Name Game 570 | News | Salt Lake City Weekly
Support the Free Press | Facts matter. Truth matters. Journalism matters
Salt Lake City Weekly has been Utah's source of independent news and in-depth journalism since 1984. Donate today to ensure the legacy continues.

News

Name Game 570

by

comment

This morning I made the mistake of tuning my radio to AM 570, the “family values” station. I had long ago forsaken 570, believing that the low end of the AM dial was adequate purgatory for Rush Limbaugh and his gang of false patriots. But today, I slipped. Somewhere between a Spanish language station and Radio Disney, my radio-scan feature lit on a commercial proclaiming the aforementioned “family values” programming I was about to be suckered into.

Faster than you can say, “Patriotism is the last refuge of a scoundrel,” the host began a spew of “family values” homilies aimed at the people who gathered Monday evening during a “Stand for Peace” rally at the Wallace F. Bennett Federal Building. The radio-host patriot had a bit of trouble remembering exactly where the Federal Building is—what kind of patriot is that, I thought?—but he had no trouble at all when it came to delivering his own message of meek repugnance. He labeled the people at the rally—what were they, war protesters or peace activists?—as “fruitcakes” and, hey, they were all pierced up, clearly unpatriotic and unworthy of the constitutional guarantees usurped by the “family values” set.

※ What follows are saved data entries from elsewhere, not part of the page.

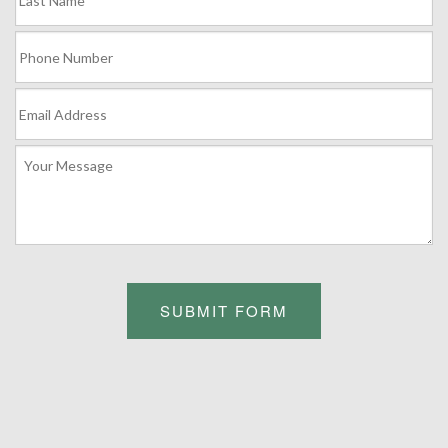
SUBMIT FORM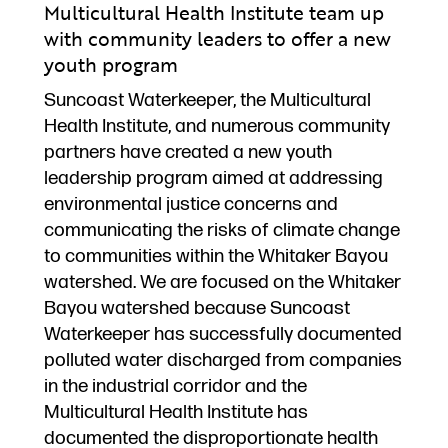
Multicultural Health Institute team up
with community leaders to offer a new
youth program
Suncoast Waterkeeper, the Multicultural
Health Institute, and numerous community
partners have created a new youth
leadership program aimed at addressing
environmental justice concerns and
communicating the risks of climate change
to communities within the Whitaker Bayou
watershed. We are focused on the Whitaker
Bayou watershed because Suncoast
Waterkeeper has successfully documented
polluted water discharged from companies
in the industrial corridor and the
Multicultural Health Institute has
documented the disproportionate health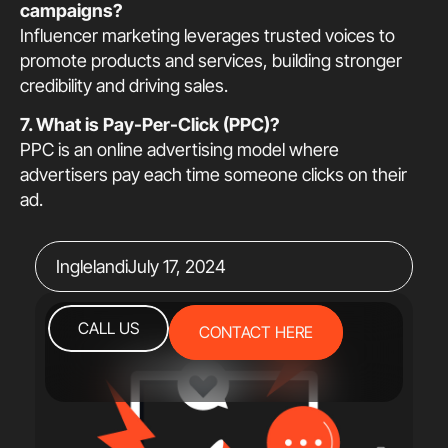
campaigns?
Influencer marketing leverages trusted voices to
promote products and services, building stronger
credibility and driving sales.
7. What is Pay-Per-Click (PPC)?
PPC is an online advertising model where
advertisers pay each time someone clicks on their
ad.
Inglelandi
July 17, 2024
CALL US
CONTACT HERE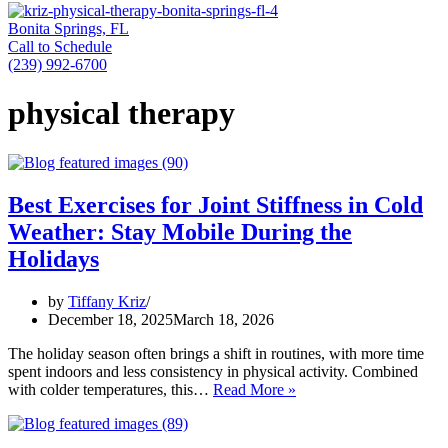
Bonita Springs, FL
Call to Schedule
(239) 992-6700
physical therapy
Best Exercises for Joint Stiffness in Cold
Weather: Stay Mobile During the
Holidays
by
Tiffany Kriz
December 18, 2025
March 18, 2026
The holiday season often brings a shift in routines, with more time
spent indoors and less consistency in physical activity. Combined
Best
with colder temperatures, this…
Read More »
Exercises
for
Joint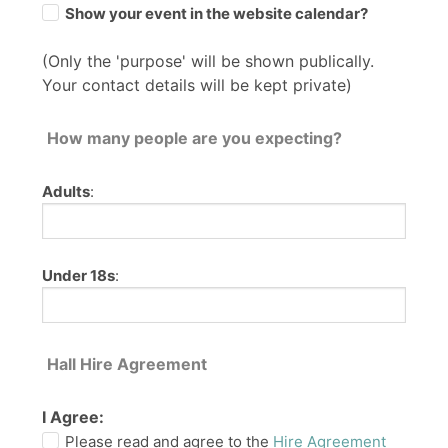
Show your event in the website calendar?
(Only the 'purpose' will be shown publically.
Your contact details will be kept private)
How many people are you expecting?
Adults
:
Under 18s
:
Hall Hire Agreement
I Agree:
Please read and agree to the
Hire Agreement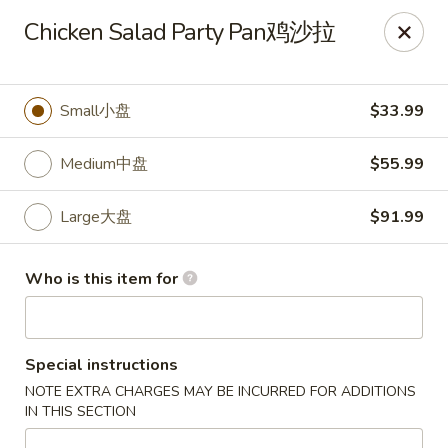
🎉
Chicken Salad Party Pan鸡沙拉
Now Open at Our New Address!
Find us at:
📍
870
🥢
Kapahulu Ave, Honolulu 96816
Small小盘
$33.99
Loco Moco Drive Inn - Kapahulu Ave, Honolulu
870 Kapahulu Ave Honolulu, HI 96816
Medium中盘
$55.99
Select Order Type
Select Time
Large大盘
$91.99
Who is this item for
Special instructions
NOTE EXTRA CHARGES MAY BE INCURRED FOR ADDITIONS
IN THIS SECTION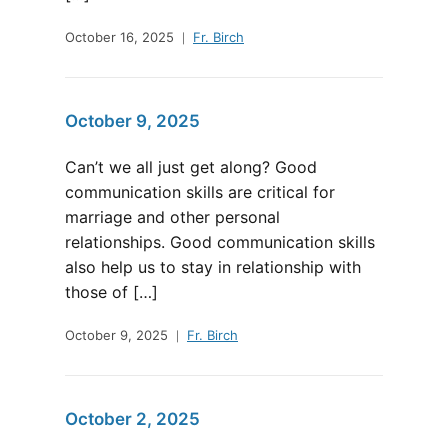
October 16, 2025
Fr. Birch
October 9, 2025
Can’t we all just get along? Good
communication skills are critical for
marriage and other personal
relationships. Good communication skills
also help us to stay in relationship with
those of […]
October 9, 2025
Fr. Birch
October 2, 2025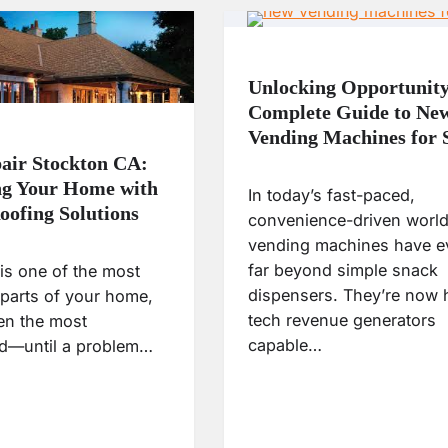
Unlocking Opportunity
Complete Guide to Ne
Vending Machines for 
air Stockton CA:
ng Your Home with
In today’s fast-paced,
oofing Solutions
convenience-driven world
vending machines have e
far beyond simple snack
is one of the most
dispensers. They’re now 
 parts of your home,
tech revenue generators
ften the most
capable…
d—until a problem…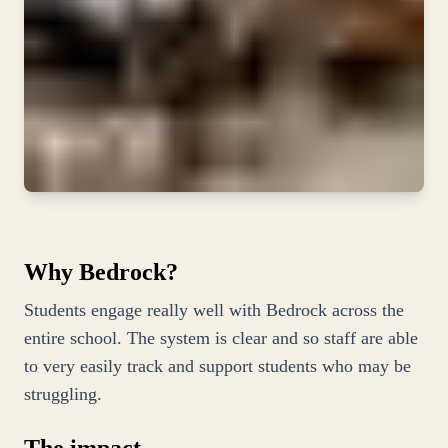
Why Bedrock?
Students engage really well with Bedrock across the
entire school. The system is clear and so staff are able
to very easily track and support students who may be
struggling.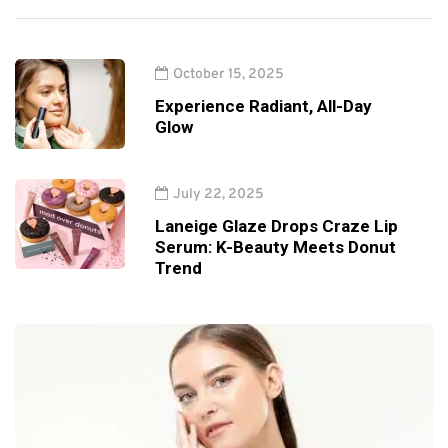
October 15, 2025
Experience Radiant, All-Day
Glow
July 22, 2025
Laneige Glaze Drops Craze Lip
Serum: K-Beauty Meets Donut
Trend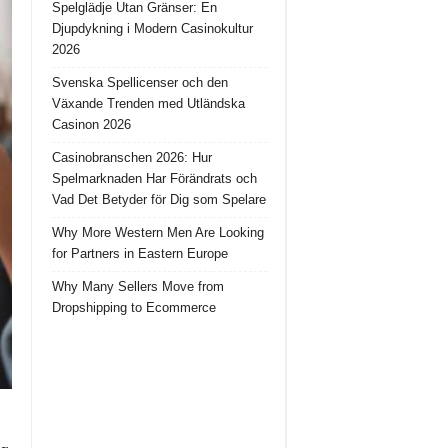
Spelglädje Utan Gränser: En
Djupdykning i Modern Casinokultur
2026
Svenska Spellicenser och den
Växande Trenden med Utländska
Casinon 2026
Casinobranschen 2026: Hur
Spelmarknaden Har Förändrats och
Vad Det Betyder för Dig som Spelare
Why More Western Men Are Looking
for Partners in Eastern Europe
Why Many Sellers Move from
Dropshipping to Ecommerce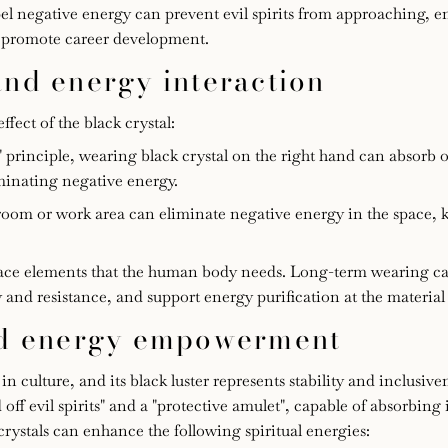
ispel negative energy can prevent evil spirits from approaching, 
nd promote career development.
and energy interaction
fect of the black crystal:
t" principle, wearing black crystal on the right hand can absorb 
minating negative energy.
oom or work area can eliminate negative energy in the space, k
trace elements that the human body needs. Long-term wearing c
d resistance, and support energy purification at the material 
and energy empowerment
 culture, and its black luster represents stability and inclusive
 off evil spirits" and a "protective amulet", capable of absorbing 
rystals can enhance the following spiritual energies: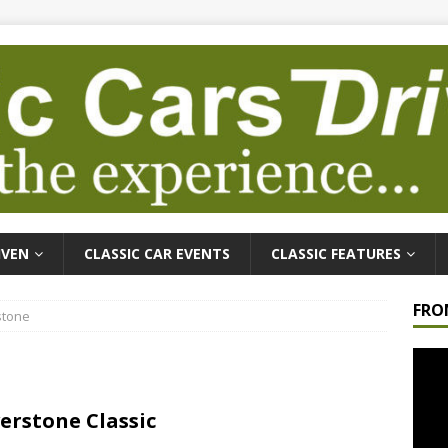
IVEN
CLASSIC CAR EVENTS
CLASSIC FEATURES
FRO
stone
Video
Playe
verstone Classic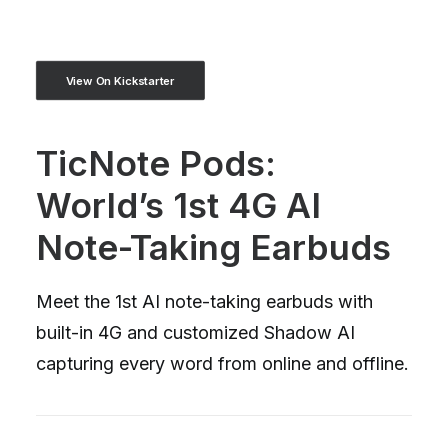
View On Kickstarter
TicNote Pods:
World’s 1st 4G AI
Note-Taking Earbuds
Meet the 1st AI note-taking earbuds with
built-in 4G and customized Shadow AI
capturing every word from online and offline.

Not for a moment did he recognize that comprising the “fruitcakes” were mothers, fathers, sisters, war veterans, businessmen and women and just your average, concerned fellow citizens. Not for a moment did he recognize that among the really big “fruitcakes” that this crowd drew inspiration from were Secretary of State Colin Powell, General Norman Schwarzkopf, Henry Kissinger and former National Security Advisor Brent Skowcroft.

I wasn’t angered by his token, predictable, rant at all and fully doubted anyway if he ever shared a foxhole with a queer tattooed Marine. Rather, I used that precious “family values” moment as an opportunity to teach my 5-year-old a new word. “Mikey,” I said as we pulled into his daycare, “that guy on the radio is an asshole.”

Thus, I’m guilty as charged. The oldest trick in the book, or damned near the oldest. People like the “family values” radio host and myself have entered into the nether-fray of calling names. It works, you know—just ask any war veteran. They didn’t kill Vietnamese, Japanese or Germans. They killed “gooks,” “japs” and “krauts.” We become detached. We dehumanize our opponents. We win. We lose.

Among the letters in the Oct. 7, 2002 issue of Newsweek is this interesting quote: “Naturally, the common people don’t want war. … But after all, it is the leaders of the country who determine policy, and it is always a simple matter to drag the people along, whether it is a democracy, or a fascist dictatorship, or a parliament or a communist dictatorship. … All you have to do is to tell them they are being attacked, and denounce the pacifists for lack of patriotism and exposing the country to danger. It works the same in any country.”

If Hermann Goering were alive today—the author of the above—he’d be right at home on the “family values” station. And he’d still be an asshole.